| TASK REQUIREMENTS |
Pull every line of the entries that has the word "Facets".
LISTED ENTRIES START
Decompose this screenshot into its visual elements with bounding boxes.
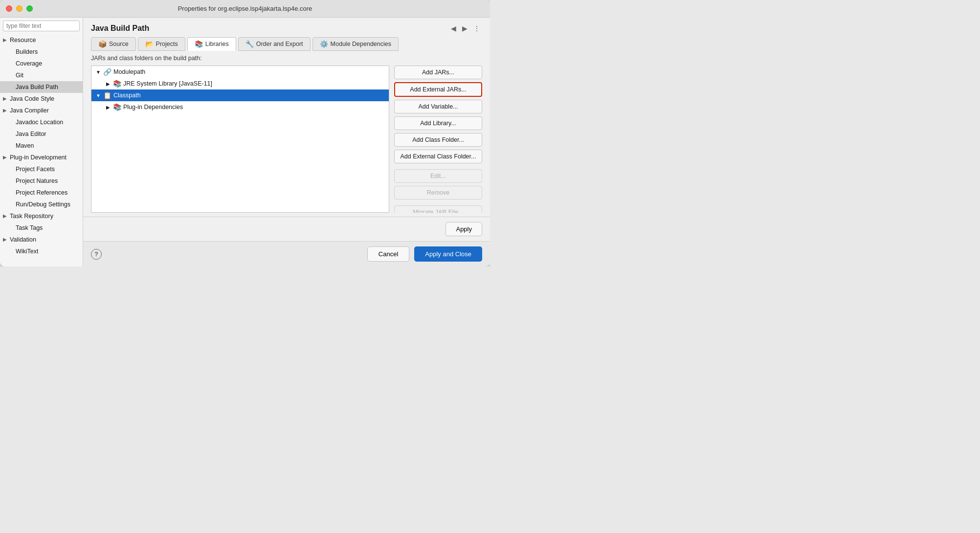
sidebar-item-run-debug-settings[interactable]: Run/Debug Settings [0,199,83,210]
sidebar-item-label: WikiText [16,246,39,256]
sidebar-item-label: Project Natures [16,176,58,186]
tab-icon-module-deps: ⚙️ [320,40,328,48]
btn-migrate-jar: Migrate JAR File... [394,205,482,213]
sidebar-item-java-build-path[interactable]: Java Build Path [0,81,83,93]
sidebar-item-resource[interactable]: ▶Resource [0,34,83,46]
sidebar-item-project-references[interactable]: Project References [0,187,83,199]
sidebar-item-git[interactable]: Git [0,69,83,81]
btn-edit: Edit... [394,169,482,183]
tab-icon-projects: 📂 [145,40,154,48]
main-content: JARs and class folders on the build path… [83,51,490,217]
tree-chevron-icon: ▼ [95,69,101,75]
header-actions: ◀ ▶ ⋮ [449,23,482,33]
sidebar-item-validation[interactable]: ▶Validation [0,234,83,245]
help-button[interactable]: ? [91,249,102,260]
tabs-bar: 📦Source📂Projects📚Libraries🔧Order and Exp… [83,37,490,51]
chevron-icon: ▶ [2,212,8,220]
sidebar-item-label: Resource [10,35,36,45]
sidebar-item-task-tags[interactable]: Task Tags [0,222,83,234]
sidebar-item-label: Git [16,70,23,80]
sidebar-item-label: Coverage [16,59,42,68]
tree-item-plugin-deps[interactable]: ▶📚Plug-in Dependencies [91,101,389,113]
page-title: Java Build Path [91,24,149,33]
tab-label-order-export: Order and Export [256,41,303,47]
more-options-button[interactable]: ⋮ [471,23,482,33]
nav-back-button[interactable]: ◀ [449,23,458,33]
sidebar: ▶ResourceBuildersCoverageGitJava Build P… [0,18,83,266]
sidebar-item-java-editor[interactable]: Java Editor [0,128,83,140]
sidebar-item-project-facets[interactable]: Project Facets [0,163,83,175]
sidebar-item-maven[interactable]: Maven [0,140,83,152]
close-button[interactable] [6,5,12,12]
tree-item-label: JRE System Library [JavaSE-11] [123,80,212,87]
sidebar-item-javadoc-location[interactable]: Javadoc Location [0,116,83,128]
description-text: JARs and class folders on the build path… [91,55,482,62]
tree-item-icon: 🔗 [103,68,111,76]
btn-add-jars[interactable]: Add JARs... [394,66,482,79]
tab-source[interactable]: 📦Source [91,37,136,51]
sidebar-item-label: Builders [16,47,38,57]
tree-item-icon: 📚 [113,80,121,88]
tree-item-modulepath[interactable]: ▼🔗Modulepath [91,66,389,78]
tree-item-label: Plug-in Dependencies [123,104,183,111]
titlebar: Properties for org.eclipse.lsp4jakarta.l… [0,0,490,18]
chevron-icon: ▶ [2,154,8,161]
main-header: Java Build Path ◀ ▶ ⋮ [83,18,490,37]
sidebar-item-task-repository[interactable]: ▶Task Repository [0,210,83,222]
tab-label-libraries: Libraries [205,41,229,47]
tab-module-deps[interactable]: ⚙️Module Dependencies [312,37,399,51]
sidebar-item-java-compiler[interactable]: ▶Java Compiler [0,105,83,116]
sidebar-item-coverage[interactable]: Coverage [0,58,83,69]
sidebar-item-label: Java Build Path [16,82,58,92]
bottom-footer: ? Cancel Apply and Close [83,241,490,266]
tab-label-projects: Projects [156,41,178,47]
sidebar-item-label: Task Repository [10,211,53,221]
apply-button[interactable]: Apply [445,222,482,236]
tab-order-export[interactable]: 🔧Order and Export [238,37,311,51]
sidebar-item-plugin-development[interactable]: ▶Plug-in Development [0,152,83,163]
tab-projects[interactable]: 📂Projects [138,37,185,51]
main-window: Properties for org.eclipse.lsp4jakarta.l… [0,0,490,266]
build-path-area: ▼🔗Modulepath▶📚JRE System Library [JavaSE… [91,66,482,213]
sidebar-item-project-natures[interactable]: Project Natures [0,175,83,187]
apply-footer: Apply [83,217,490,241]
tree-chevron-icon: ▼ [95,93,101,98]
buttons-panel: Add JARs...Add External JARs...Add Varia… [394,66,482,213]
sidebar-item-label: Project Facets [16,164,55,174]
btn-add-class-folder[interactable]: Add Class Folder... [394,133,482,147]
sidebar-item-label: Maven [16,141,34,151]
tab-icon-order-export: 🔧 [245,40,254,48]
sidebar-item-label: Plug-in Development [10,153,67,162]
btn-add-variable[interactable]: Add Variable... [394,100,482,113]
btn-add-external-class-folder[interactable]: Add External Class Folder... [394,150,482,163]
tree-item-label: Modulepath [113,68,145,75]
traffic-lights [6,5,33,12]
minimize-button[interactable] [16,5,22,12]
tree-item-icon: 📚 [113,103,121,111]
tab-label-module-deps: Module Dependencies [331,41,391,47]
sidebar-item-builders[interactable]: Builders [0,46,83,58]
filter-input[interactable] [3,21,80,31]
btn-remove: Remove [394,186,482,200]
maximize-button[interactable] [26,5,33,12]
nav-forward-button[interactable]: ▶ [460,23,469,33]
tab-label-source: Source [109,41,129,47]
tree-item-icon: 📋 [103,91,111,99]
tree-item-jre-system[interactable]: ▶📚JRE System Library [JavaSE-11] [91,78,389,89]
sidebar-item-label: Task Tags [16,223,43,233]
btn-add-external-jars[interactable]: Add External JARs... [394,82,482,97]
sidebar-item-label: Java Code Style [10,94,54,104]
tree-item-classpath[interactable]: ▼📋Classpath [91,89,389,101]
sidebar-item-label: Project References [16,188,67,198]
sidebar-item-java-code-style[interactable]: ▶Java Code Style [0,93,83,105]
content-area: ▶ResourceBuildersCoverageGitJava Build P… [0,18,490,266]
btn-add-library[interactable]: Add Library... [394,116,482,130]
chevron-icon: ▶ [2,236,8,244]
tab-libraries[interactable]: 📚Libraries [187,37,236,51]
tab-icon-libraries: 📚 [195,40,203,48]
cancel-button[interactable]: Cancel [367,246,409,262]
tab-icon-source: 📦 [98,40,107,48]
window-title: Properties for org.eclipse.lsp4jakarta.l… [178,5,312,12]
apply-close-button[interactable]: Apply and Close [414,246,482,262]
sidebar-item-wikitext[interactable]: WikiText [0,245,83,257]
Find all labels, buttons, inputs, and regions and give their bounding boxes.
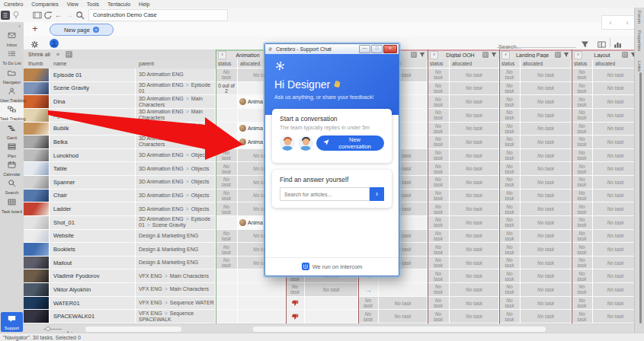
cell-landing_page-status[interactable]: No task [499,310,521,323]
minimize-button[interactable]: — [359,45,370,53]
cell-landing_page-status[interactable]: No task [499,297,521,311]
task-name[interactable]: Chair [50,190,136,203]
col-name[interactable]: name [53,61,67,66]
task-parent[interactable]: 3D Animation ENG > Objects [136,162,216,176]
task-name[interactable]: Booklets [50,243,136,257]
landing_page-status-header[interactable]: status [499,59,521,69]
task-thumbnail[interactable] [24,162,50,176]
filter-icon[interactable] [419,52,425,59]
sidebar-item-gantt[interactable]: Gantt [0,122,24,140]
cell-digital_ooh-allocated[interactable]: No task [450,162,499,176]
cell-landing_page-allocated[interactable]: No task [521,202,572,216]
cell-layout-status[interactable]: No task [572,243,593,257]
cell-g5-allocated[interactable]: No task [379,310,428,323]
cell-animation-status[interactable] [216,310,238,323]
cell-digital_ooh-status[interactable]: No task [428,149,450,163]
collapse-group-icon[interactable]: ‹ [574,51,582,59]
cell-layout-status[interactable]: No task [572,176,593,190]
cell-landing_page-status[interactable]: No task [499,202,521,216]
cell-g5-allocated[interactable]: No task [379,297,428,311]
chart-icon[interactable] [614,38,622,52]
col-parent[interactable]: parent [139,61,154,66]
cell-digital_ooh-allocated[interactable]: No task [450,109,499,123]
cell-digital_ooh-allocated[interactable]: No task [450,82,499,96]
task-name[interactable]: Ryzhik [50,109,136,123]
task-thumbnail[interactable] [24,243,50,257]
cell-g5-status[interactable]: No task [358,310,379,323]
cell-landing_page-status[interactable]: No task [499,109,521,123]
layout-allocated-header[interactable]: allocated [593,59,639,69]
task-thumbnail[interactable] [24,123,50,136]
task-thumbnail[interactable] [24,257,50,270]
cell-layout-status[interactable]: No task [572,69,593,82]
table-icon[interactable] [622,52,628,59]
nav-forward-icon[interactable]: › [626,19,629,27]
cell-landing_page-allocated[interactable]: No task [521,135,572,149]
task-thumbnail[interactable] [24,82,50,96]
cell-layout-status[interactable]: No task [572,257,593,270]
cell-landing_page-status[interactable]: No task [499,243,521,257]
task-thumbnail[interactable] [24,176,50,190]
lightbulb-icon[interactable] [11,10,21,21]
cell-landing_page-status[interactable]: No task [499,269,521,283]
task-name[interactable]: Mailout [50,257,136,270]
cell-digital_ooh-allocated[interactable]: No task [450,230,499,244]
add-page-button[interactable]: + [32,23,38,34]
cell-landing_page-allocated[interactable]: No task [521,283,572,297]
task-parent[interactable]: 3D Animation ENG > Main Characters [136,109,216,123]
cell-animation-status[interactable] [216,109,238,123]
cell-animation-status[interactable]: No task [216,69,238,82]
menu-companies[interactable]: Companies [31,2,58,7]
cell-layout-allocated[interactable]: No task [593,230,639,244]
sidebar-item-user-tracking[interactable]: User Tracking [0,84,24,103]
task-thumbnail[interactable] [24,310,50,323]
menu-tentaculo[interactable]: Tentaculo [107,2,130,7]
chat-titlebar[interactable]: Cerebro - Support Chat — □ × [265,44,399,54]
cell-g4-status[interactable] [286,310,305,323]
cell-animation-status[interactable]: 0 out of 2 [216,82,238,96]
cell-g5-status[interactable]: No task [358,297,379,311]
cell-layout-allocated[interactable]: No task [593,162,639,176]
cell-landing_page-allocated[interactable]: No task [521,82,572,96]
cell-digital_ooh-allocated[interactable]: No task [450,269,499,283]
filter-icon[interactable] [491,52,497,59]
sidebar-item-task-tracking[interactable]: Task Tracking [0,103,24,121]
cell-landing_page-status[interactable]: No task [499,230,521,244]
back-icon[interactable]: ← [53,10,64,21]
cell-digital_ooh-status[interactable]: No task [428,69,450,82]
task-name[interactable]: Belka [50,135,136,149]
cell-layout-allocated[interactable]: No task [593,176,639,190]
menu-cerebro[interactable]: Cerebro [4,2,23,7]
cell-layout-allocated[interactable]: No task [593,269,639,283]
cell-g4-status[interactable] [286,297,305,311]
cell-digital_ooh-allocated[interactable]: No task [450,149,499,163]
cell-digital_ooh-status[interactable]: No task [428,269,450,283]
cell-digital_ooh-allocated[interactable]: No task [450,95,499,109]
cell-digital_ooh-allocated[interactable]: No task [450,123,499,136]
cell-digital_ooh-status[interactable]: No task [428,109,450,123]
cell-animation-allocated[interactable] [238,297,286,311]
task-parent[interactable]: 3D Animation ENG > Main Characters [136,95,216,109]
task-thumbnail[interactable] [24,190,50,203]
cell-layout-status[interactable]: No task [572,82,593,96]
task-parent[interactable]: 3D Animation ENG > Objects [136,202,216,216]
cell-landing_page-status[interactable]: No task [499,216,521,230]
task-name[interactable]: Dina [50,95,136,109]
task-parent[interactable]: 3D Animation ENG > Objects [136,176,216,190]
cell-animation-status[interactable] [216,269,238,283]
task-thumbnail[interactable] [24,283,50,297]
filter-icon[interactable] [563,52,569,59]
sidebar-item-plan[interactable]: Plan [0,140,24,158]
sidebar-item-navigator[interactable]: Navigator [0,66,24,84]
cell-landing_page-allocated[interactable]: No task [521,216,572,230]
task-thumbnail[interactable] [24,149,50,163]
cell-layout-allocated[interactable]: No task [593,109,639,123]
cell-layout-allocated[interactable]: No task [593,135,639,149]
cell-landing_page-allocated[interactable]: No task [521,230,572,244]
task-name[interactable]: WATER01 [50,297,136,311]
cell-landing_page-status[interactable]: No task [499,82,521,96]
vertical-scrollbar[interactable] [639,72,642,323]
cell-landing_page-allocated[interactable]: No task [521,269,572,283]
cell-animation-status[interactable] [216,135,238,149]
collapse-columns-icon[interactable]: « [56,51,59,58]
LISTED ENTRIES END
| RESPONSE TO THIS EXERCISE |
sidebar-item-project-facets[interactable]: Project Facets [0,163,83,175]
sidebar-item-label: Project Facets [16,164,55,174]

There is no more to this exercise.